Over the last few months I've got more and more symptoms

Night sweats - I've had these for about six months now they're getting worse all the time. Every night when I manage to get some sleep, I wake up soaked in sweat even if I've only slept for an hour and even with the air con on. This has to be cancer and they've just not found it yet.

Fasting blood glucose 6.6 - raised blood sugar, it's gone up from 5.8 in the last few weeks to a virtually diabetic state, I'm worried that it's still climbing and isn't going to stop.

Fluid round my heart - found on a CT scan and confirmed on an echo, the cardiologist said to just forget it as it was small but I can't stop thinking about it.

The same CT scan found a lump on my liver which they think is a hemangioma but can't be sure without a biopsy and don't want to do that, but I'm worried is liver cancer (maybe the cancer that is causing the night sweats?)

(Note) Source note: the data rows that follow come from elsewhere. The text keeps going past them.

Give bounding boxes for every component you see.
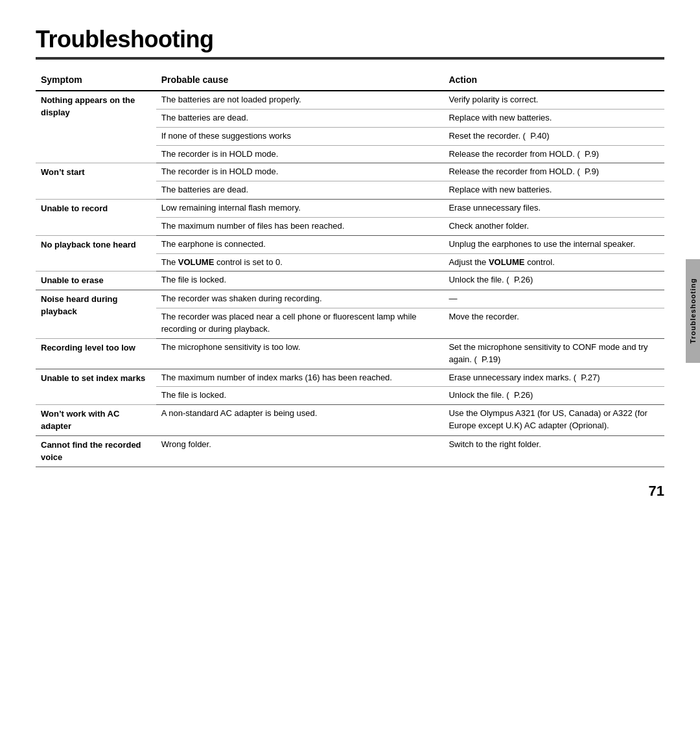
header-symptom: Symptom (36, 71, 156, 91)
cause-cell: If none of these suggestions works (156, 127, 444, 145)
troubleshooting-table: Symptom Probable cause Action Nothing ap… (36, 71, 664, 467)
symptom-cell: Unable to set index marks (36, 369, 156, 405)
symptom-cell: Unable to record (36, 200, 156, 236)
table-row: Cannot find the recorded voiceWrong fold… (36, 435, 664, 467)
action-cell: Set the microphone sensitivity to CONF m… (443, 338, 664, 369)
cause-cell: The batteries are dead. (156, 109, 444, 127)
table-row: Unable to set index marksThe maximum num… (36, 369, 664, 387)
title-divider (36, 57, 664, 60)
cause-cell: The batteries are not loaded properly. (156, 91, 444, 109)
cause-cell: The recorder is in HOLD mode. (156, 163, 444, 181)
symptom-cell: Won’t work with AC adapter (36, 405, 156, 436)
action-cell: Verify polarity is correct. (443, 91, 664, 109)
page-number: 71 (649, 483, 664, 500)
action-cell: Check another folder. (443, 217, 664, 235)
symptom-cell: Nothing appears on the display (36, 91, 156, 163)
cause-cell: The recorder is in HOLD mode. (156, 145, 444, 163)
table-row: Unable to eraseThe file is locked.Unlock… (36, 272, 664, 290)
action-cell: Replace with new batteries. (443, 109, 664, 127)
cause-cell: The maximum number of files has been rea… (156, 217, 444, 235)
cause-cell: The file is locked. (156, 272, 444, 290)
action-cell: Reset the recorder. ( P.40) (443, 127, 664, 145)
table-row: Nothing appears on the displayThe batter… (36, 91, 664, 109)
cause-cell: The microphone sensitivity is too low. (156, 338, 444, 369)
cause-cell: A non-standard AC adapter is being used. (156, 405, 444, 436)
action-cell: Unlock the file. ( P.26) (443, 387, 664, 405)
action-cell: Release the recorder from HOLD. ( P.9) (443, 145, 664, 163)
cause-cell: Wrong folder. (156, 435, 444, 467)
cause-cell: Low remaining internal flash memory. (156, 200, 444, 218)
table-row: Recording level too lowThe microphone se… (36, 338, 664, 369)
table-row: Won’t work with AC adapterA non-standard… (36, 405, 664, 436)
symptom-cell: Noise heard during playback (36, 290, 156, 339)
symptom-cell: No playback tone heard (36, 235, 156, 272)
page-title: Troubleshooting (36, 26, 664, 53)
action-cell: Release the recorder from HOLD. ( P.9) (443, 163, 664, 181)
action-cell: Switch to the right folder. (443, 435, 664, 467)
symptom-cell: Cannot find the recorded voice (36, 435, 156, 467)
cause-cell: The maximum number of index marks (16) h… (156, 369, 444, 387)
symptom-cell: Won’t start (36, 163, 156, 200)
header-action: Action (443, 71, 664, 91)
cause-cell: The recorder was shaken during recording… (156, 290, 444, 308)
table-row: Won’t startThe recorder is in HOLD mode.… (36, 163, 664, 181)
symptom-cell: Recording level too low (36, 338, 156, 369)
cause-cell: The batteries are dead. (156, 181, 444, 200)
action-cell: Unlock the file. ( P.26) (443, 272, 664, 290)
symptom-cell: Unable to erase (36, 272, 156, 290)
cause-cell: The VOLUME control is set to 0. (156, 253, 444, 272)
page-container: Troubleshooting Symptom Probable cause A… (0, 0, 700, 519)
side-label: Troubleshooting (686, 259, 700, 363)
action-cell: — (443, 290, 664, 308)
action-cell: Use the Olympus A321 (for US, Canada) or… (443, 405, 664, 436)
cause-cell: The file is locked. (156, 387, 444, 405)
cause-cell: The earphone is connected. (156, 235, 444, 253)
header-cause: Probable cause (156, 71, 444, 91)
table-row: Unable to recordLow remaining internal f… (36, 200, 664, 218)
table-row: Noise heard during playbackThe recorder … (36, 290, 664, 308)
action-cell: Erase unnecessary index marks. ( P.27) (443, 369, 664, 387)
action-cell: Move the recorder. (443, 308, 664, 339)
action-cell: Replace with new batteries. (443, 181, 664, 200)
table-row: No playback tone heardThe earphone is co… (36, 235, 664, 253)
action-cell: Unplug the earphones to use the internal… (443, 235, 664, 253)
action-cell: Erase unnecessary files. (443, 200, 664, 218)
action-cell: Adjust the VOLUME control. (443, 253, 664, 272)
cause-cell: The recorder was placed near a cell phon… (156, 308, 444, 339)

Day time sweating - I now sweat profusely even if I only get warm, going out for a walk makes me sweat badly even in cold weather.

I only sleep between 1-3 hours a night, this started on withdrawing from some meds but I'm convinced that my brain is permanently damaged from taking them, it's not improving at all six weeks later. I don't get sleepy and I can't even nap even when really tired.

Twitching - I've started randomly twitching mostly when lying in bed at night or in the morning, but I notice it during the day too. This is my arms, legs, feet, hands, stomach, shoulders, any muscles that can twitch.

I had an abdominal ultrasound and my uterine lining is thicker than it should be and could be a precursor to cancer or even possibly hiding cancer.

I had antibiotics that left me with a difficult to treat strain of thrush that won't go so I have to live with it, not fatal but a permanent infection I'm stuck with.

I'm sick virtually every day, usually early in the day, sometimes several times.

Unintentional weight loss - I've lost 7lb in the last five weeks without even trying, although I'm sick a lot it's usually early and dry heaving and I eat pretty normally apart from that. My doctor was concerned about this and is weighing me now when I go to see him.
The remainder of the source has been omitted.